Orlen, the Polish oil refiner represented by the ticker PKN.WA, has made the decision to terminate contracts for the purchase of Venezuelan oil and refined products due to substantial financial losses exceeding $400 million from prepayments for undelivered shipments, as confirmed by a company manager on Tuesday.
The contracts, arranged by the Swiss-based unit Orlen Trading Switzerland (OTS), were scrapped as a result of tankers failing to load and the looming closure of a U.S. sanctions window, according to the source.
In October, the U.S. Treasury Department issued a license lifting sanctions on Venezuela’s oil production and exports until mid-April, leading trading houses to engage with little-known intermediaries registered as customers of the state company PDVSA.
Six tankers, including three Very Large Crude Carriers (VLCC), initially scheduled for loading in December and January, remained uncompleted by March, resulting in daily demurrage costs amounting to $600,000 and the approaching closure of the sanctions window on April 18, prompting Orlen to cancel the contracts.
Following a change in management at OTC, the demurrage bill for the six tankers stood at $30 million by late February, prompting an ongoing audit of OTC and investigations by prosecutors into the activities of the former management associated with the oversight of the trading unit.
Additionally, prosecutors are conducting inquiries into whether the company, under the leadership of former CEO Daniel Obajtek, artificially lowered prices ahead of the 2023 election and sold assets below fair value in two separate probes.
Orlen recently wrote down 1.6 billion zloty ($394 million) from the value of OTS, citing prepayments for oil and refining products that were not fulfilled within the agreed deadline, and assessing the likelihood of reimbursement as low.
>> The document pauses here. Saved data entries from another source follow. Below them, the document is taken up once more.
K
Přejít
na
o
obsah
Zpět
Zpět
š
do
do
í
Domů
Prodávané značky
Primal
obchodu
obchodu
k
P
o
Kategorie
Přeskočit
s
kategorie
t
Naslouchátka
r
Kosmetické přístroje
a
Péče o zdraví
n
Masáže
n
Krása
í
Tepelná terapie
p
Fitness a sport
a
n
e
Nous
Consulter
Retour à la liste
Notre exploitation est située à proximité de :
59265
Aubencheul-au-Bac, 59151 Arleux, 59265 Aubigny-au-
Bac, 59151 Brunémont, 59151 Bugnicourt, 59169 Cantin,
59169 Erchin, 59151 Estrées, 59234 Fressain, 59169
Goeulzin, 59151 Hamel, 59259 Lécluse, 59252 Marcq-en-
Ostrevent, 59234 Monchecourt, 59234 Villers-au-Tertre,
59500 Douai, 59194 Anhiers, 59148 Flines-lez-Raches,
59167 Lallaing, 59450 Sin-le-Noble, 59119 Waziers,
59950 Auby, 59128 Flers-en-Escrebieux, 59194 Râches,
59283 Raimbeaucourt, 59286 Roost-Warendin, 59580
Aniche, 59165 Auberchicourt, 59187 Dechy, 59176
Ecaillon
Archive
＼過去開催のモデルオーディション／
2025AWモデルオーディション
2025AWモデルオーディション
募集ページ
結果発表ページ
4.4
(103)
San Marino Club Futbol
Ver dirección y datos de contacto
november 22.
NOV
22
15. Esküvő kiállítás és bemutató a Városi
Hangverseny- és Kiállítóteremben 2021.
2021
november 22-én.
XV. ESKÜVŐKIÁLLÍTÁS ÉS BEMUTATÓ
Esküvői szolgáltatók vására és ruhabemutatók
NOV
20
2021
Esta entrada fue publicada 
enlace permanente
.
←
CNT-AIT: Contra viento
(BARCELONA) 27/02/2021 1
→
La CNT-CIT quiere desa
Despite this, the refiner posted a 2023 profit of 27.55 billion zlotys.
Furthermore, a Dubai-based intermediary, managed by a Chinese citizen, received over $200 million in prepayments, according to the manager, highlighting deviations from standard practices where advance payments were made without collateral to entities with no prior cooperation with Orlen, as disclosed by the company on April 11.
OTS was established in Zug, Switzerland, in 2022 ahead of the European Union’s ban on imports of Russian oil products, which came into effect in early 2023.